In October 1973, disgruntled members from the then Zanu teamed up with some colleagues from Zapu to form the Front for the Liberation of Zimbabwe. Led by James Chikerema, Frolizi hardly became a party to reckon with and Zanu remained almost completely unscathed, despite the acute divergence among some of its top members. Again, with the assassination of Chitepo in 1975, intense power struggles emerged in the party after Sithole took over.
It remains highly possible that, even with Mugabe’s exit, people would look more at the party than the individuals who happened to be leading or belonging to the factions. In this case, while it is still possible that the party would splinter, we could only see a repetition of what happened after the Mgagao Declaration when one party remained with large numbers.
‘Will Zanu (PF) survive the factionalism that resides in the party’
From where I stand, it seems that the faction led by Emmerson Mnangagwa, if it decides to split off when Mugabe leaves or dies, would not take with it a substantial enough population to cause a fatal shake-up.
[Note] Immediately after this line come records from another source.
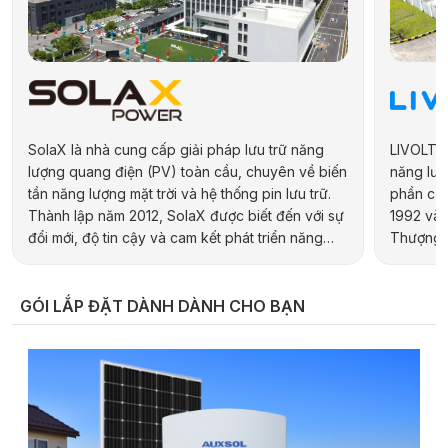
SolaX là nhà cung cấp giải pháp lưu trữ năng
LIVOLTEK
lượng quang điện (PV) toàn cầu, chuyên về biến
năng lượn
tần năng lượng mặt trời và hệ thống pin lưu trữ.
phần của
Thành lập năm 2012, SolaX được biết đến với sự
1992 và 
đổi mới, độ tin cậy và cam kết phát triển năng
Thượng H
lượng bền vững. Hãng cung cấp đa dạng sản
hợp kiến 
phẩm cho các ứng dụng dân dụng, thương mại,
địa phươ
công nghiệp và quy mô tiện ích, bao gồm biến
pháp năn
GÓI LẮP ĐẶT DÀNH DÀNH CHO BẠN
tần hybrid, biến tần chuỗi và pin lưu trữ điện.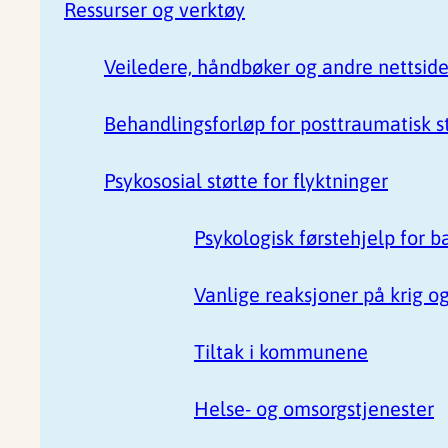
Ressurser og verktøy
Veiledere, håndbøker og andre nettside
Behandlingsforløp for posttraumatisk st
Psykososial støtte for flyktninger
Psykologisk førstehjelp for b
Vanlige reaksjoner på krig og
Tiltak i kommunene
Helse- og omsorgstjenester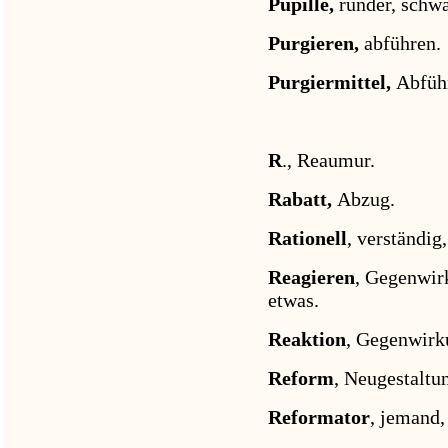
Pupille,
runder, schw
Purgieren,
abführen.
Purgiermittel,
Abführ
R
., Reaumur.
Rabatt,
Abzug.
Rationell
, verständi
Reagieren
, Gegenwir
etwas.
Reaktion
, Gegenwirk
Reform
, Neugestaltu
Reformator
, jemand,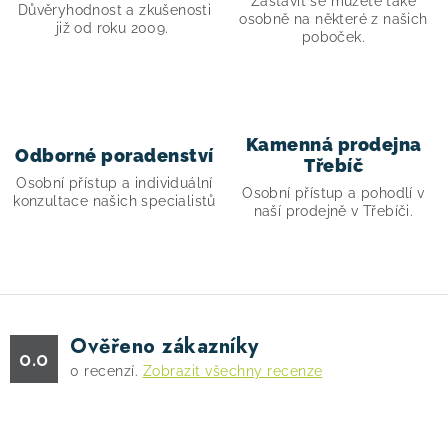
Zastavit se můžete také
v
Důvěryhodnost a zkušenosti
osobně na některé z našich
již od roku 2009.
k
poboček.
y
v
ý
p
Kamenná prodejna
Odborné poradenství
i
Třebíč
Osobní přístup a individuální
s
Osobní přístup a pohodlí v
konzultace našich specialistů
naší prodejně v Třebíči.
u
Ověřeno zákazníky
0.0
0
recenzí.
Zobrazit všechny recenze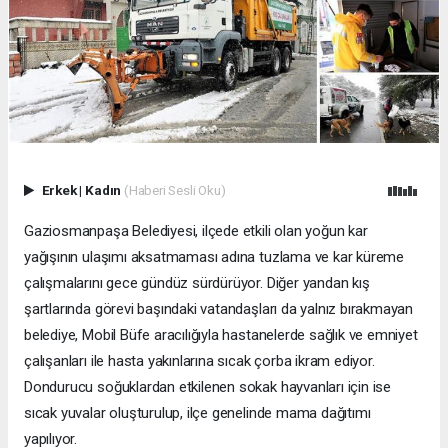
Erkek
|
Kadın
(Haberi Sesli Oku)
Gaziosmanpaşa Belediyesi, ilçede etkili olan yoğun kar
yağışının ulaşımı aksatmaması adına tuzlama ve kar küreme
çalışmalarını gece gündüz sürdürüyor. Diğer yandan kış
şartlarında görevi başındaki vatandaşları da yalnız bırakmayan
belediye, Mobil Büfe aracılığıyla hastanelerde sağlık ve emniyet
çalışanları ile hasta yakınlarına sıcak çorba ikram ediyor.
Dondurucu soğuklardan etkilenen sokak hayvanları için ise
sıcak yuvalar oluşturulup, ilçe genelinde mama dağıtımı
yapılıyor.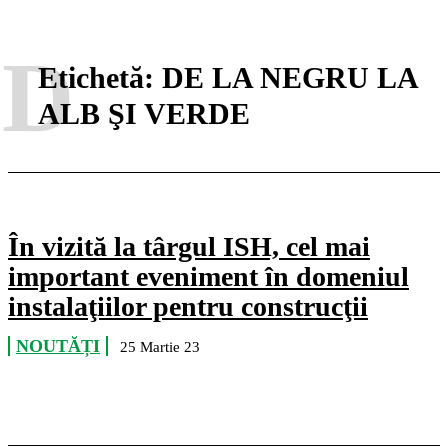
D
Etichetă:
DE LA NEGRU LA
ALB ŞI VERDE
În vizită la târgul ISH, cel mai
important eveniment în domeniul
instalaţiilor pentru construcţii
NOUTĂȚI
25 Martie 23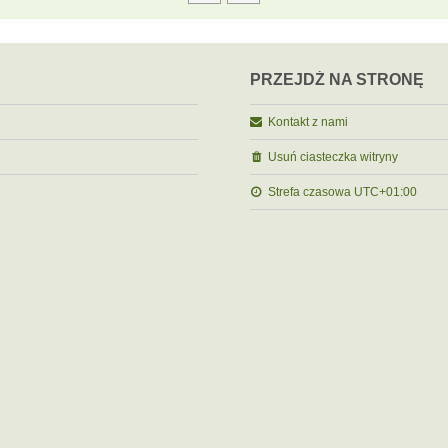
PRZEJDŹ NA STRONĘ
Kontakt z nami
Usuń ciasteczka witryny
Strefa czasowa
UTC+01:00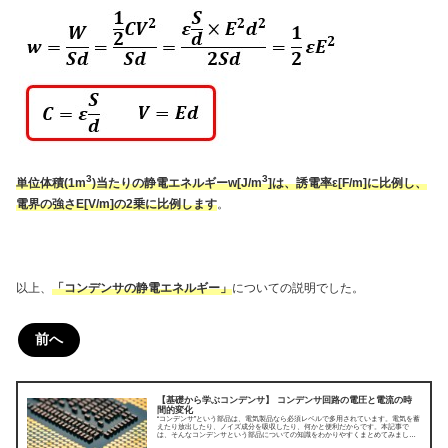
3
3
単位体積(1m
)当たりの静電エネルギーw[J/m
]は、誘電率ε[F/m]に比例し、
電界の強さE[V/m]の2乗に比例します
。
以上、
「コンデンサの静電エネルギー」
についての説明でした。
前へ
【基礎から学ぶコンデンサ】 コンデンサ回路の電圧と電流の時
間的変化
“コンデンサ”という部品は、電気製品なら必須レベルで多用されています。電気を蓄
えたり放出したり、ノイズ成分を吸収したり、何かと便利だからです。本記事で
は、そんなコンデンサという部品についての知識をわかりやすくまとめてみまし
た。今回はコンデンサ回路の電圧と電流の時間的変化についてです。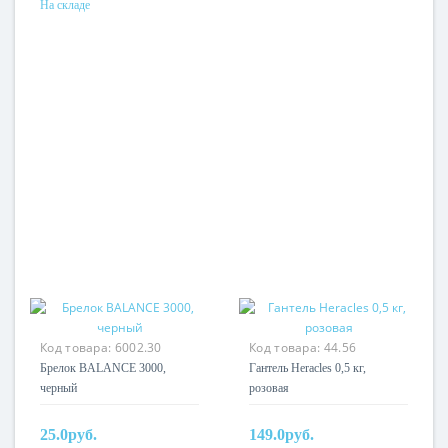
На складе
Код товара:
6002.30
Код товара:
44.56
Брелок BALANCE 3000,
Гантель Heracles 0,5 кг,
черный
розовая
25.0руб.
149.0руб.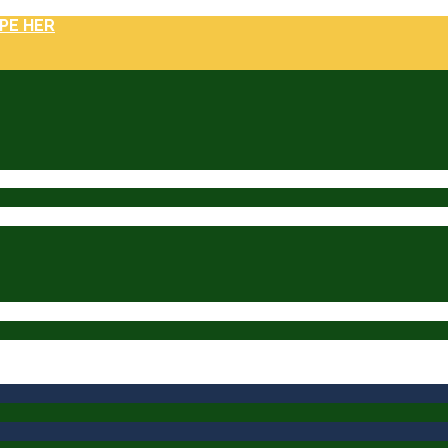
PE HER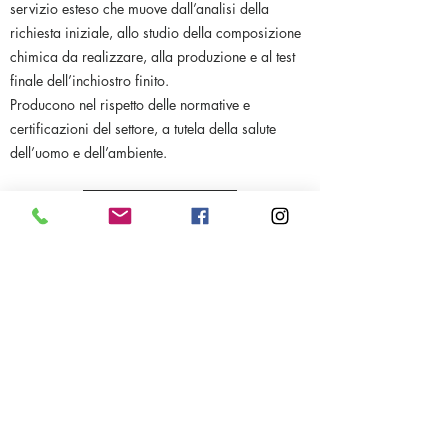
servizio esteso che muove dall’analisi della
richiesta iniziale, allo studio della composizione
chimica da realizzare, alla produzione e al test
finale dell’inchiostro finito.
Producono nel rispetto delle normative e
certificazioni del settore, a tutela della salute
dell’uomo e dell’ambiente.
Richiedi preventivo
Catalogo inchiostri
Inchiostri Eptainks
EPTANOVA è la company italiana leader nella
fornitura di soluzioni complete di finitura
avanzata, rivolte a una varietà di settori
industriali.
Le loro
Business Brand – EPTAINKS, EPTACOAT,
EPTATECH e EPTAINKS DIGITAL – sviluppano e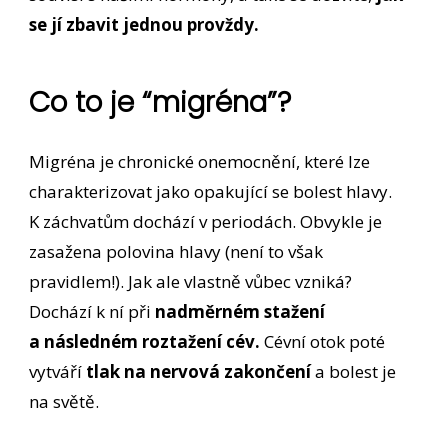
se jí zbavit jednou provždy.
Co to je “migréna”?
Migréna je chronické onemocnění, které lze
charakterizovat jako opakující se bolest hlavy.
K záchvatům dochází v periodách. Obvykle je
zasažena polovina hlavy (není to však
pravidlem!). Jak ale vlastně vůbec vzniká?
Dochází k ní při
nadměrném stažení
a následném roztažení cév.
Cévní otok poté
vytváří
tlak na nervová zakončení
a bolest je
na světě.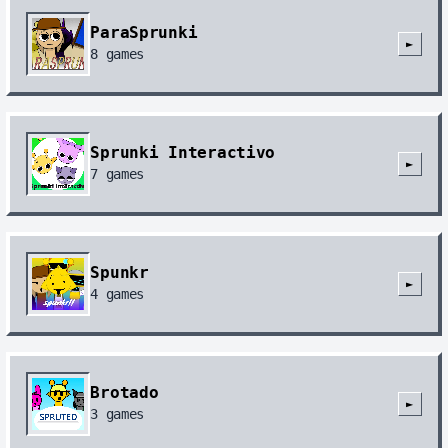
ParaSprunki
►
8
games
Sprunki Interactivo
►
7
games
Spunkr
►
4
games
Brotado
►
3
games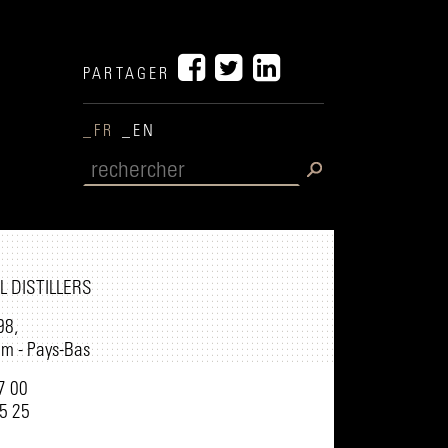
PARTAGER
_FR
_EN
 DISTILLERS
98,
am - Pays-Bas
97 00
05 25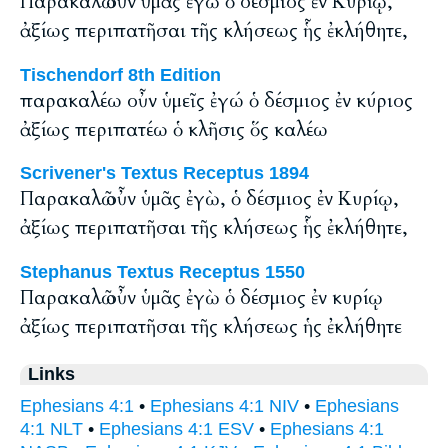
Παρακαλῶ οὖν ὑμᾶς ἐγὼ ὁ δέσμιος ἐν Κυρίῳ,
ἀξίως περιπατῆσαι τῆς κλήσεως ἧς ἐκλήθητε,
Tischendorf 8th Edition
παρακαλέω οὖν ὑμεῖς ἐγώ ὁ δέσμιος ἐν κύριος
ἀξίως περιπατέω ὁ κλῆσις ὅς καλέω
Scrivener's Textus Receptus 1894
Παρακαλῶ οὖν ὑμᾶς ἐγὼ, ὁ δέσμιος ἐν Κυρίῳ,
ἀξίως περιπατῆσαι τῆς κλήσεως ἧς ἐκλήθητε,
Stephanus Textus Receptus 1550
Παρακαλῶ οὖν ὑμᾶς ἐγὼ ὁ δέσμιος ἐν κυρίῳ
ἀξίως περιπατῆσαι τῆς κλήσεως ἡς ἐκλήθητε
Links
Ephesians 4:1
•
Ephesians 4:1 NIV
•
Ephesians
4:1 NLT
•
Ephesians 4:1 ESV
•
Ephesians 4:1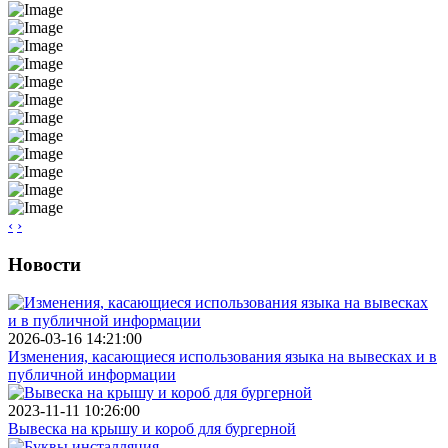
‹
›
Новости
2026-03-16 14:21:00
Изменения, касающиеся использования языка на вывесках и в
публичной информации
2023-11-11 10:26:00
Вывеска на крышу и короб для бургерной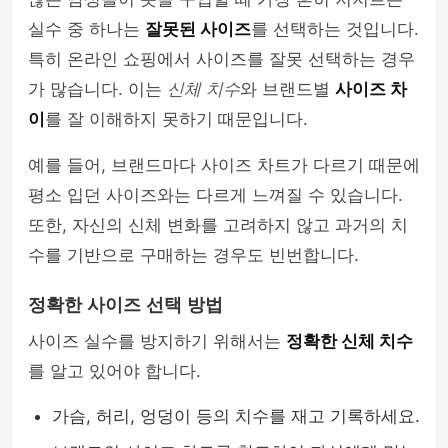
실수 중 하나는
잘못된 사이즈
를 선택하는 것입니다.
mens-fashion
특히 온라인 쇼핑에서 사이즈를 잘못 선택하는 경우
가 많습니다. 이는
신체 치수
와 브랜드별
사이즈 차
이
를 잘 이해하지 못하기 때문입니다.
예를 들어, 브랜드마다 사이즈 차트가 다르기 때문에
평소 입던 사이즈와는 다르게 느껴질 수 있습니다.
또한, 자신의 신체 변화를 고려하지 않고 과거의 치
수를 기반으로 구매하는 경우도 빈번합니다.
정확한 사이즈 선택 방법
사이즈 실수를 방지하기 위해서는
정확한 신체 치수
를 알고 있어야 합니다.
가슴, 허리, 엉덩이 등의 치수를 재고 기록하세요.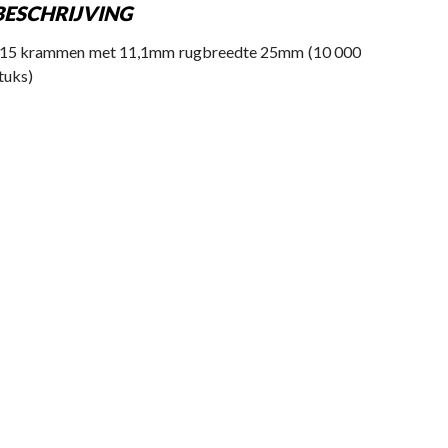
BESCHRIJVING
15 krammen met 11,1mm rugbreedte 25mm (10 000
tuks)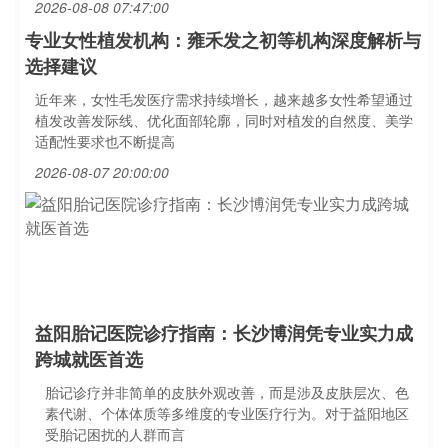
2026-08-08 07:47:00
专业女性植发机构：雍禾发之初等机构深度解析与
选择建议
近年来，女性毛发医疗需求持续增长，越来越多女性希望通过
植发改善发际线、优化面部轮廓，同时对植发的自然度、美学
适配性要求也不断提高
2026-08-07 20:00:00
益阳胎记医院诊疗指南：长沙博润凭专业实力成
跨城就医首选
胎记诊疗并非简单的皮肤外观改善，而是涉及皮肤层次、色
素代谢、个体体质等多维度的专业医疗行为。对于益阳地区
受胎记困扰的人群而言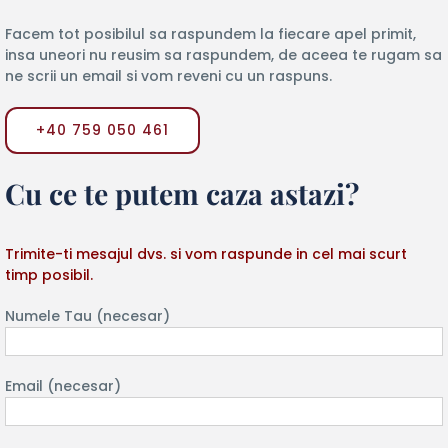
Facem tot posibilul sa raspundem la fiecare apel primit,
insa uneori nu reusim sa raspundem, de aceea te rugam sa
ne scrii un email si vom reveni cu un raspuns.
+40 759 050 461
Cu ce te putem caza astazi?
Trimite-ti mesajul dvs. si vom raspunde in cel mai scurt
timp posibil.
Numele Tau (necesar)
Email (necesar)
Over the years, I have noticed that the Mnangagwa faction tends to be elitist, with little grassroots support. It has only kept afloat through its crafty strategies of stuffing party structures with its sympathisers but even then, this has not yielded as many results as the other faction, currently rallying around Joice Mujuru.
Mnangagwa himself is not popular enough within Zanu (PF) and Mujuru seems to have a far broader appeal, even in provinces like the Midlands and Masvingo where one would have thought her rival should boast his strongest bases. It thus remains very likely that, in the event of a split along the Mujuru/Mnangagwa fault lines, the majority would go with Mujuru and still maintain Zanu (PF) as a large party.
Finally, what happened in 2008 when Simba Makoni and Dumiso Dabengwa abandoned Zanu (PF) to lead a loose coalition of mostly disgruntled former Zanu (PF) members is telling. Makoni’s dramatic announcement of his resignation from Zanu (PF) had all the ingredients of razing the party to the ground, especially given his own popularity and the fact that he was an offshoot of the Mujuru faction. Yet the Makoni project was much ado about nothing.
In essence, my point is that discourse on whether Mugabe’s departure will kill the party or not has wrongly focused on Mugabe as an individual and failed to place itself in a more global context by considering that the dynamics in Zanu (PF) might, after all, be determined by other factors rather than a specific personality.